■ Problem requirements ■
Copy every line from the records that holds the word "искусства".

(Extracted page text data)
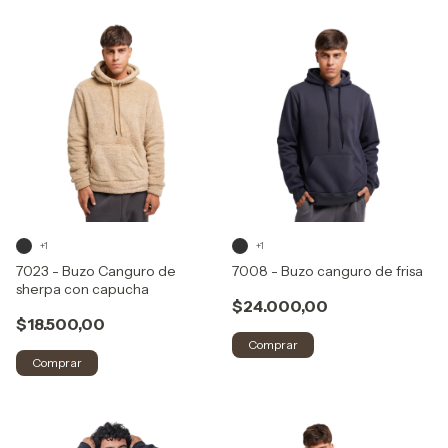
+1
+1
7023 - Buzo Canguro de
7008 - Buzo canguro de frisa
sherpa con capucha
$24.000,00
$18.500,00
Comprar
Comprar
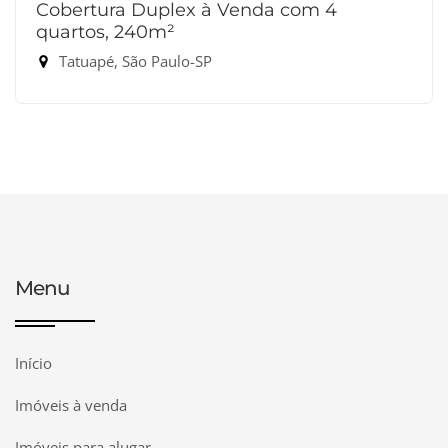
Cobertura Duplex à Venda com 4
quartos, 240m²
Tatuapé, São Paulo-SP
Menu
Início
Imóveis à venda
Imóveis para alugar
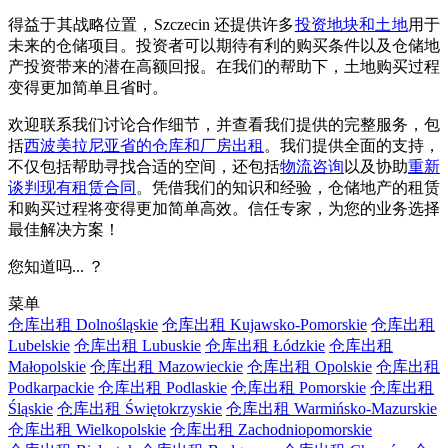
得益于其战略位置，Szczecin 还提供许多
投资地块和土地
用于
未来的仓储项目。投资者可以期待有利的购买条件以及仓储地
产投资带来的潜在高额回报。在我们的帮助下，土地购买过程
变得更加简单且省时。
欢迎联系我们讨论合作细节，并查看我们提供的完整服务，包
括
西波美拉尼亚省的仓库和厂房出租
。我们提供全面的支持，
不仅包括帮助寻找合适的空间，还包括
物流咨询
以及协助
重新
谈判现有租赁合同
。凭借我们的知识和经验，仓储地产的租赁
和购买过程将变得更加简单高效。信任专家，为您的业务选择
最佳解决方案！
您知道吗... ？
菜单
仓库出租 Dolnośląskie
仓库出租 Kujawsko-Pomorskie
仓库出租
Lubelskie
仓库出租 Lubuskie
仓库出租 Łódzkie
仓库出租
Małopolskie
仓库出租 Mazowieckie
仓库出租 Opolskie
仓库出租
Podkarpackie
仓库出租 Podlaskie
仓库出租 Pomorskie
仓库出租
Śląskie
仓库出租 Świętokrzyskie
仓库出租 Warmińsko-Mazurskie
仓库出租 Wielkopolskie
仓库出租 Zachodniopomorskie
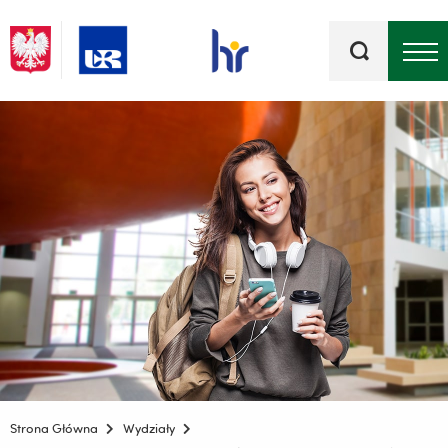
Słowa
kluczowe
Menu - górna belka
Strona Główna
Wydziały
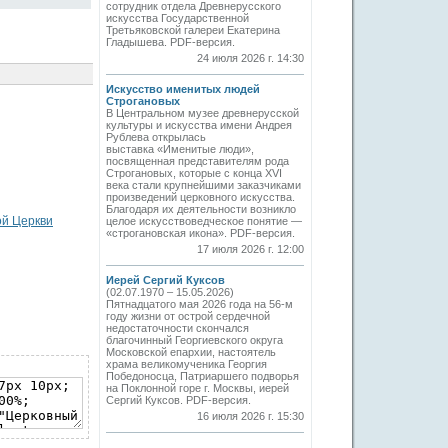
сотрудник отдела Древнерусского
искусства Государственной
Третьяковской галереи Екатерина
Гладышева. PDF-версия.
24 июля 2026 г. 14:30
Искусство именитых людей
Строгановых
В Центральном музее древнерусской
культуры и искусства имени Андрея
Рублева открылась
выставка «Именитые люди»,
посвященная представителям рода
Строгановых, которые с конца XVI
века стали крупнейшими заказчиками
произведений церковного искусства.
Благодаря их деятельности возникло
ой Церкви
целое искусствоведческое понятие —
«строгановская икона». PDF-версия.
17 июля 2026 г. 12:00
Иерей Сергий Куксов
(02.07.1970 – 15.05.2026)
Пятнадцатого мая 2026 года на 56-м
году жизни от острой сердечной
недостаточности скончался
благочинный Георгиевского округа
Московской епархии, настоятель
храма великомученика Георгия
Победоносца, Патриаршего подворья
на Поклонной горе г. Москвы, иерей
Сергий Куксов. PDF-версия.
16 июля 2026 г. 15:30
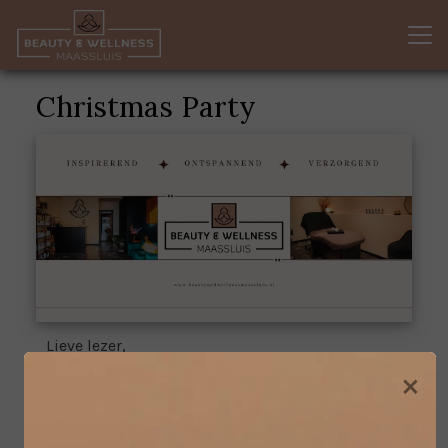
Christmas Party
Lieve lezer,
×
De feestmaand is aangebroken, en dat vieren we
graag met jou! We nodigen je van harte uit op
ons kerstfeestje om je te bedanken voor je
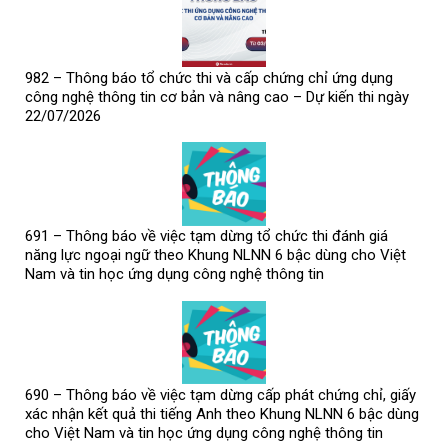
982 – Thông báo tổ chức thi và cấp chứng chỉ ứng dụng
công nghệ thông tin cơ bản và nâng cao – Dự kiến thi ngày
22/07/2026
691 – Thông báo về việc tạm dừng tổ chức thi đánh giá
năng lực ngoại ngữ theo Khung NLNN 6 bậc dùng cho Việt
Nam và tin học ứng dụng công nghệ thông tin
690 – Thông báo về việc tạm dừng cấp phát chứng chỉ, giấy
xác nhận kết quả thi tiếng Anh theo Khung NLNN 6 bậc dùng
cho Việt Nam và tin học ứng dụng công nghệ thông tin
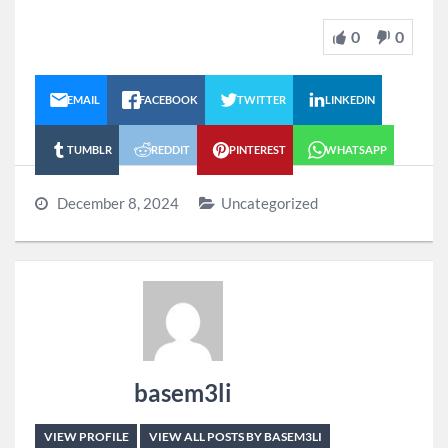
0
0
EMAIL
FACEBOOK
TWITTER
LINKEDIN
TUMBLR
REDDIT
PINTEREST
WHATSAPP
December 8, 2024
Uncategorized
basem3li
VIEW PROFILE
VIEW ALL POSTS BY BASEM3LI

■ The answer ■
искусства Государственной
культуры и искусства имени Андрея
произведений церковного искусства.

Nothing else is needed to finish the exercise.